HIV in Visual Culture: Looking to interdisciplinary approaches and global histories
Convenors:
- Jackson Davidow, Massachusetts Institute of Technology, davidow@mit.edu
- Neil Macdonald, The University of Manchester, n.macdonald@zoho.eu
The past ten years have witnessed a renewed interest in histories of HIV/AIDS in the art world and academy, as seen in several films, exhibitions, books, and countless citations in contemporary practices and discourses of art and activism. Existing studies of HIV in visual culture, however, overwhelmingly focus on queer art and cultural production that originated in New York City in the late 1980s. But from its emergence in the early 1980s, the health crisis was at once local and global. The pandemic gave rise to a robust transnational network of artists and activists who developed trenchant aesthetic strategies in order to push for AIDS research, treatment, and legislation, to fight social stigma, and to cope with pervasive loss.

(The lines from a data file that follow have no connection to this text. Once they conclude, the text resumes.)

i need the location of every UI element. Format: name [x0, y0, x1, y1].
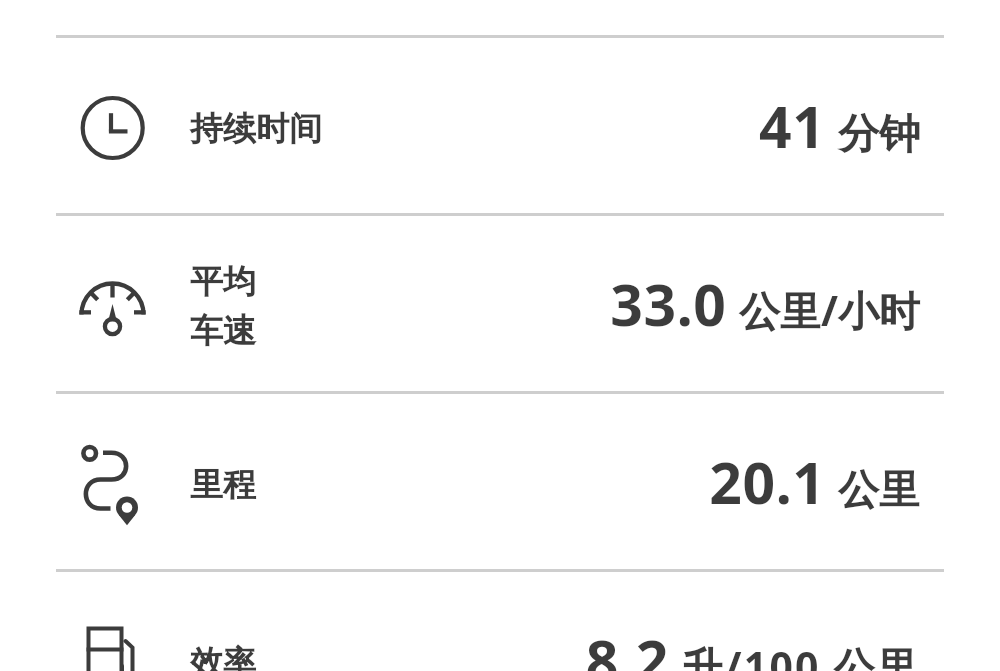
staticText: 持续时间: [190, 108, 322, 150]
staticText: 8.2 升/100 公里: [585, 621, 920, 671]
staticText: 41 分钟: [759, 87, 920, 165]
other: Distance travelled: [81, 442, 143, 526]
staticText: 20.1 公里: [709, 443, 920, 521]
staticText: 里程: [190, 464, 256, 506]
button[interactable]: Average speed: [0, 216, 1000, 391]
staticText: 平均 车速: [190, 261, 256, 352]
staticText: 33.0 公里/小时: [610, 265, 920, 343]
button[interactable]: Distance travelled: [0, 394, 1000, 569]
other: Duration: [79, 94, 145, 162]
other: Average speed: [79, 273, 145, 339]
other: Fuel efficiency: [79, 628, 145, 671]
button[interactable]: Fuel efficiency: [0, 572, 1000, 671]
staticText: 效率: [190, 642, 256, 671]
button[interactable]: Duration: [0, 38, 1000, 213]
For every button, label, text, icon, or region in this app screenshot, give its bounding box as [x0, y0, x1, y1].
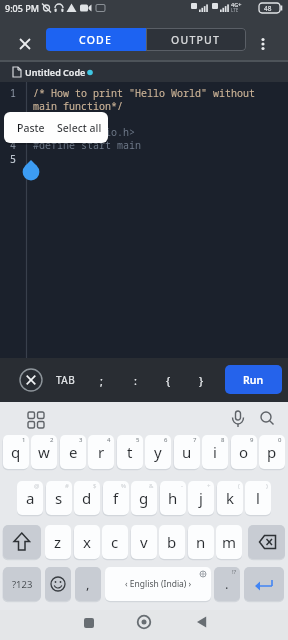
button[interactable]: Paste	[17, 112, 45, 143]
button[interactable]	[45, 567, 71, 601]
staticText: x	[83, 532, 91, 552]
button[interactable]	[79, 613, 99, 633]
button[interactable]	[134, 612, 154, 632]
button[interactable]: k	[217, 481, 243, 515]
staticText: 3	[79, 436, 83, 444]
button[interactable]	[226, 407, 250, 431]
button[interactable]: ‹ English (India) ›	[105, 567, 211, 601]
staticText: }	[199, 373, 204, 388]
button[interactable]: p	[259, 435, 285, 469]
staticText: l	[256, 488, 260, 508]
button[interactable]: OUTPUT	[146, 28, 246, 51]
staticText: w	[38, 442, 50, 462]
button[interactable]	[192, 612, 212, 632]
staticText: Paste	[17, 121, 45, 135]
staticText: r	[98, 442, 105, 462]
button[interactable]	[244, 567, 284, 601]
staticText: f	[113, 488, 119, 508]
staticText: $	[93, 482, 97, 490]
staticText: Untitled Code	[25, 66, 86, 78]
button[interactable]: a	[17, 481, 43, 515]
staticText: 9:05 PM	[5, 2, 39, 14]
staticText: #define start main	[33, 138, 141, 152]
staticText: b	[167, 532, 177, 552]
button[interactable]	[24, 408, 48, 432]
button[interactable]: g	[131, 481, 157, 515]
button[interactable]: x	[74, 525, 100, 559]
staticText: 5	[10, 152, 16, 166]
button[interactable]: ,	[75, 567, 101, 601]
staticText: p	[267, 442, 277, 462]
button[interactable]: :	[124, 368, 146, 392]
button[interactable]: e	[60, 435, 86, 469]
button[interactable]: f	[103, 481, 129, 515]
staticText: {	[166, 373, 171, 388]
staticText: 7	[193, 436, 197, 444]
button[interactable]: TAB	[50, 368, 82, 392]
staticText: LTE	[231, 7, 239, 13]
staticText: ;	[100, 373, 103, 388]
button[interactable]: r	[88, 435, 114, 469]
button[interactable]: y	[145, 435, 171, 469]
staticText: 4G+	[231, 1, 242, 8]
staticText: a	[26, 488, 35, 508]
button[interactable]: ;	[90, 368, 112, 392]
button[interactable]: u	[174, 435, 200, 469]
staticText: 0	[278, 436, 282, 444]
staticText: (	[238, 482, 240, 490]
staticText: -	[181, 482, 183, 490]
staticText: #	[65, 482, 69, 490]
button[interactable]: n	[188, 525, 214, 559]
staticText: )	[266, 482, 268, 490]
staticText: i	[213, 442, 217, 462]
button[interactable]: h	[160, 481, 186, 515]
button[interactable]	[3, 525, 41, 559]
button[interactable]: l	[245, 481, 271, 515]
button[interactable]: o	[231, 435, 257, 469]
staticText: 48	[264, 4, 272, 13]
staticText: 6	[164, 436, 168, 444]
staticText: 1	[10, 86, 16, 100]
button[interactable]: ?123	[3, 567, 41, 601]
staticText: 8	[221, 436, 225, 444]
button[interactable]: j	[188, 481, 214, 515]
button[interactable]	[14, 33, 36, 55]
button[interactable]: Select all	[57, 112, 102, 143]
staticText: 1	[22, 436, 26, 444]
staticText: z	[54, 532, 62, 552]
staticText: +	[207, 482, 211, 490]
button[interactable]	[255, 407, 279, 431]
button[interactable]: s	[46, 481, 72, 515]
button[interactable]: d	[74, 481, 100, 515]
staticText: @	[34, 482, 40, 490]
staticText: s	[55, 488, 63, 508]
button[interactable]: {	[157, 368, 179, 392]
button[interactable]	[18, 367, 44, 393]
staticText: Select all	[57, 121, 102, 135]
button[interactable]: t	[117, 435, 143, 469]
button[interactable]: q	[3, 435, 29, 469]
button[interactable]: Run	[225, 365, 282, 394]
staticText: n	[196, 532, 206, 552]
button[interactable]: b	[159, 525, 185, 559]
button[interactable]: }	[190, 368, 212, 392]
button[interactable]: z	[45, 525, 71, 559]
staticText: 4	[10, 138, 16, 152]
staticText: TAB	[56, 373, 76, 387]
staticText: g	[139, 488, 149, 508]
button[interactable]	[248, 525, 285, 559]
staticText: 5	[136, 436, 140, 444]
staticText: j	[199, 488, 203, 508]
button[interactable]	[252, 33, 274, 55]
button[interactable]: c	[102, 525, 128, 559]
button[interactable]: m	[216, 525, 242, 559]
staticText: /* How to print "Hello World" without	[33, 86, 255, 100]
button[interactable]: Untitled Code	[0, 62, 288, 82]
staticText: main function*/	[33, 99, 123, 113]
button[interactable]: CODE	[46, 28, 146, 51]
staticText: t	[127, 442, 133, 462]
button[interactable]: w	[31, 435, 57, 469]
button[interactable]: v	[131, 525, 157, 559]
button[interactable]: i	[202, 435, 228, 469]
button[interactable]: .	[214, 567, 240, 601]
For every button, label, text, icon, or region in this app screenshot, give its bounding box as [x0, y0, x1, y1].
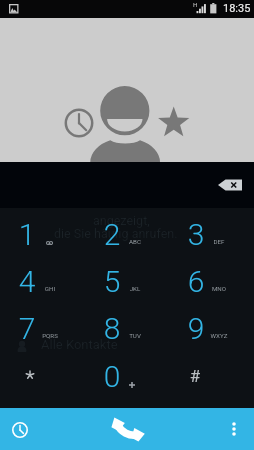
staticText: 5	[103, 264, 121, 299]
button[interactable]: More options	[224, 416, 244, 442]
staticText: 0	[103, 359, 121, 394]
staticText: 6	[187, 264, 205, 299]
staticText: 2	[103, 217, 121, 252]
button[interactable]: Backspace	[218, 176, 246, 194]
button[interactable]: 5	[85, 260, 170, 307]
button[interactable]: Recent calls	[4, 414, 35, 445]
staticText: PQRS	[28, 332, 72, 339]
staticText: 18:35	[223, 2, 251, 15]
staticText: angezeigt,	[93, 213, 150, 228]
button[interactable]	[0, 355, 85, 402]
staticText: ABC	[113, 238, 157, 245]
button[interactable]: 2	[85, 213, 170, 260]
staticText: 1	[18, 217, 36, 252]
staticText: 7	[18, 311, 36, 346]
staticText: H	[193, 1, 198, 9]
staticText: TUV	[113, 332, 157, 339]
button[interactable]: 6	[169, 260, 254, 307]
staticText: GHI	[28, 285, 72, 292]
staticText: 3	[187, 217, 205, 252]
button[interactable]: 4	[0, 260, 85, 307]
staticText: DEF	[197, 238, 241, 245]
staticText: 4	[18, 264, 36, 299]
staticText: MNO	[197, 285, 241, 292]
button[interactable]: 3	[169, 213, 254, 260]
staticText: 8	[103, 311, 121, 346]
button[interactable]: 1	[0, 213, 85, 260]
button[interactable]: 9	[169, 307, 254, 354]
button[interactable]: 0	[85, 355, 170, 402]
button[interactable]: 8	[85, 307, 170, 354]
button[interactable]: #	[169, 355, 254, 402]
staticText: 9	[187, 311, 205, 346]
button[interactable]: Dialpad	[110, 412, 144, 446]
staticText: #	[186, 366, 204, 386]
staticText: JKL	[113, 285, 157, 292]
button[interactable]: 7	[0, 307, 85, 354]
staticText: WXYZ	[197, 332, 241, 339]
staticText: die Sie häufig anrufen.	[54, 226, 178, 241]
staticText: Alle Kontakte	[41, 337, 118, 352]
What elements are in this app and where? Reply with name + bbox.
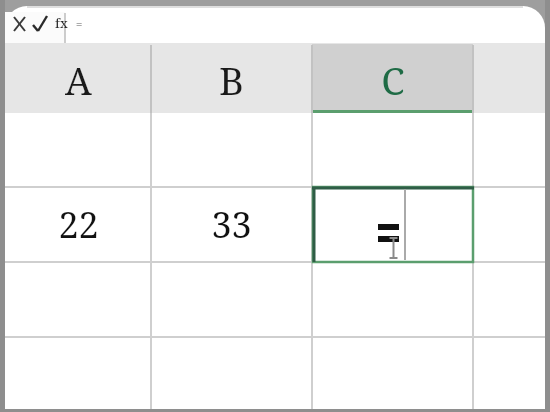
staticText: 22 <box>58 200 99 249</box>
staticText: B <box>219 54 244 106</box>
staticText: C <box>381 54 405 106</box>
staticText: 33 <box>211 200 252 249</box>
button[interactable]: C <box>312 43 473 113</box>
button[interactable]: Enter <box>30 10 52 36</box>
button[interactable]: Cancel <box>8 10 30 36</box>
staticText: = <box>76 16 83 31</box>
button[interactable]: 33 <box>151 187 312 262</box>
staticText: A <box>65 54 92 106</box>
button[interactable] <box>473 43 545 113</box>
button[interactable]: = <box>68 6 538 43</box>
staticText: fx <box>55 14 68 32</box>
button[interactable]: B <box>151 43 312 113</box>
button[interactable]: A <box>5 43 151 113</box>
button[interactable]: 22 <box>5 187 151 262</box>
button[interactable]: Insert function <box>52 10 70 36</box>
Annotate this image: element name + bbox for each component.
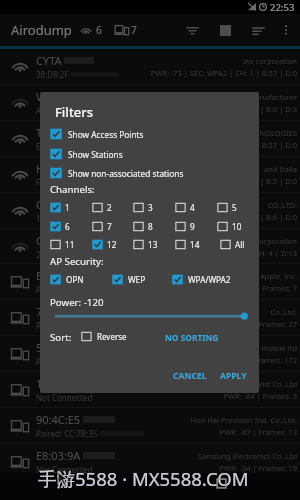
button[interactable]: OPN <box>50 272 84 287</box>
staticText: Co.,Ltd. <box>270 307 297 317</box>
staticText: GUEST <box>36 233 71 248</box>
button[interactable]: All <box>220 237 245 252</box>
staticText: 11 <box>65 239 75 250</box>
button[interactable]: Power threshold <box>50 308 250 323</box>
staticText: PWR: -80 | Frames: 27 <box>219 319 297 329</box>
button[interactable]: WEP <box>112 272 146 287</box>
button[interactable]: Show Stations <box>50 146 123 162</box>
button[interactable]: APPLY <box>220 367 247 385</box>
staticText: 3C:5A:B4 <box>36 484 82 499</box>
staticText: Filters <box>55 103 94 121</box>
button[interactable]: OTE <box>0 193 300 228</box>
staticText: 手游5588 · MX5588.COM <box>38 466 249 490</box>
button[interactable]: Stop <box>210 15 240 45</box>
staticText: AP Security: <box>50 255 104 268</box>
button[interactable]: TP-LINK <box>0 121 300 156</box>
staticText: 6 <box>65 221 70 232</box>
button[interactable]: Filter <box>177 15 207 45</box>
staticText: PWR: -88 | SEC: WPA2 | CH: 9 | B:6 | D:0 <box>155 212 297 222</box>
button[interactable]: WPA/WPA2 <box>172 272 231 287</box>
staticText: Paired: CC:7B:35 <box>36 428 98 439</box>
staticText: Not Connected <box>36 392 93 403</box>
staticText: 6 <box>96 23 102 37</box>
button[interactable]: 3 <box>133 200 153 215</box>
staticText: WPA/WPA2 <box>188 274 231 285</box>
button[interactable]: 4 <box>175 200 195 215</box>
staticText: B8:27:EB <box>36 268 82 283</box>
staticText: OPN <box>66 274 84 285</box>
staticText: 5 <box>232 202 237 213</box>
button[interactable]: 12 <box>92 237 117 252</box>
button[interactable]: 8 <box>133 219 153 234</box>
staticText: Power: -120 <box>50 296 104 309</box>
button[interactable]: E8:03:9A <box>0 444 300 479</box>
staticText: 10 <box>232 221 242 232</box>
button[interactable]: More options <box>273 17 299 43</box>
staticText: WEP <box>128 274 146 285</box>
button[interactable]: 90:4C:E5 <box>0 408 300 443</box>
button[interactable]: Home <box>0 157 300 192</box>
button[interactable]: 7 <box>92 219 112 234</box>
button[interactable]: CANCEL <box>173 367 207 385</box>
staticText: 90:4C:E5 <box>36 412 81 427</box>
button[interactable]: GUEST <box>0 229 300 264</box>
staticText: PWR: -34 | Frames: 19 <box>219 463 297 473</box>
staticText: Sort: <box>50 331 72 344</box>
staticText: Vodafone <box>36 89 86 104</box>
button[interactable]: 1C:5C:F2 <box>0 372 300 407</box>
button[interactable]: 5 <box>217 200 237 215</box>
staticText: Channels: <box>50 183 95 196</box>
button[interactable]: 6 <box>50 219 70 234</box>
staticText: Wist Co.,Ltd <box>255 379 297 389</box>
staticText: CO.,LTD. <box>267 200 297 210</box>
button[interactable]: Reverse <box>81 329 127 344</box>
button[interactable]: 13 <box>133 237 158 252</box>
staticText: corporation <box>255 236 297 246</box>
staticText: Samsung Electronics Co.,Ltd <box>197 451 297 461</box>
staticText: A0:B1:C2 <box>36 105 70 116</box>
button[interactable]: 11 <box>50 237 75 252</box>
button[interactable]: 1 <box>50 200 70 215</box>
button[interactable]: B8:27:EB <box>0 264 300 299</box>
staticText: 13 <box>148 239 158 250</box>
button[interactable]: 9 <box>175 219 195 234</box>
staticText: 7 <box>107 221 112 232</box>
staticText: 70:A1:C5 <box>36 304 82 319</box>
staticText: PWR: -67 | SEC: WPA | CH: 11 | B:27 | D:… <box>150 140 297 150</box>
button[interactable]: Show non-associated stations <box>50 165 184 181</box>
button[interactable]: 70:A1:C5 <box>0 300 300 335</box>
staticText: 8 <box>148 221 153 232</box>
staticText: OTE <box>36 197 57 212</box>
staticText: Airodump <box>11 21 72 39</box>
staticText: 7 <box>131 23 137 37</box>
staticText: Manufacturer <box>248 92 297 102</box>
button[interactable]: 14 <box>175 237 200 252</box>
button[interactable]: Vodafone <box>0 85 300 120</box>
staticText: PWR: -91 | SEC: OPN | CH: 4 | D:13 <box>174 248 297 258</box>
staticText: PWR: -73 | SEC: WPA2 | CH: 1 | B:57 | D:… <box>150 68 297 78</box>
staticText: NO SORTING <box>165 332 219 343</box>
staticText: 12 <box>107 239 117 250</box>
button[interactable]: Show Access Points <box>50 126 144 142</box>
staticText: 38:D8:2F <box>36 69 69 80</box>
staticText: TECHNOLOGIES <box>240 128 297 138</box>
staticText: PWR: -81 | SEC: WPA2 | CH: 6 | B:0 | D:3 <box>155 104 297 114</box>
button[interactable]: Sort <box>243 15 273 45</box>
staticText: Paired: AA:BB:CC <box>36 320 100 331</box>
button[interactable]: 3C:5A:B4 <box>0 480 300 500</box>
button[interactable]: 54:27:1E <box>0 336 300 371</box>
staticText: APPLY <box>220 370 247 382</box>
button[interactable]: CYTA <box>0 49 300 84</box>
staticText: Show Stations <box>68 149 123 160</box>
button[interactable]: 2 <box>92 200 112 215</box>
staticText: 1C:5C:F2 <box>36 376 81 391</box>
button[interactable]: 10 <box>217 219 242 234</box>
staticText: 14 <box>190 239 200 250</box>
staticText: 4 <box>190 202 195 213</box>
staticText: F4:CA:E5 <box>36 177 69 188</box>
button[interactable]: NO SORTING <box>165 329 219 345</box>
staticText: 1C:B0:44 <box>36 213 69 224</box>
staticText: 9 <box>190 221 195 232</box>
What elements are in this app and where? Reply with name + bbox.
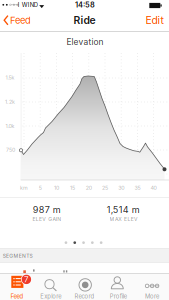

This panel seeks to address and examine such histories in a different light. At a moment when art’s histories are increasingly articulated in comparative, transnational and global terms, we invite art historians and those working in other disciplines to expand on, critique, and nuance histories and theories of HIV/AIDS in the visual field. The virus affects boundaries, communities and identities on local, global, bodily and disciplinary levels, how do these interact?
Possible themes include, but are not limited to: queerness; race; feminism; diasporas; censorship; concurrent transnational social movements such as anti-apartheid activism; globalization; curatorial practice; canonization; historiography; institutions.
We are especially interested in interdisciplinary approaches that draw inspiration from fields such as performance studies, film studies, cultural studies, science and technology studies, anthropology, and the medical humanities.
The deadline for paper proposals is 6 November 2017.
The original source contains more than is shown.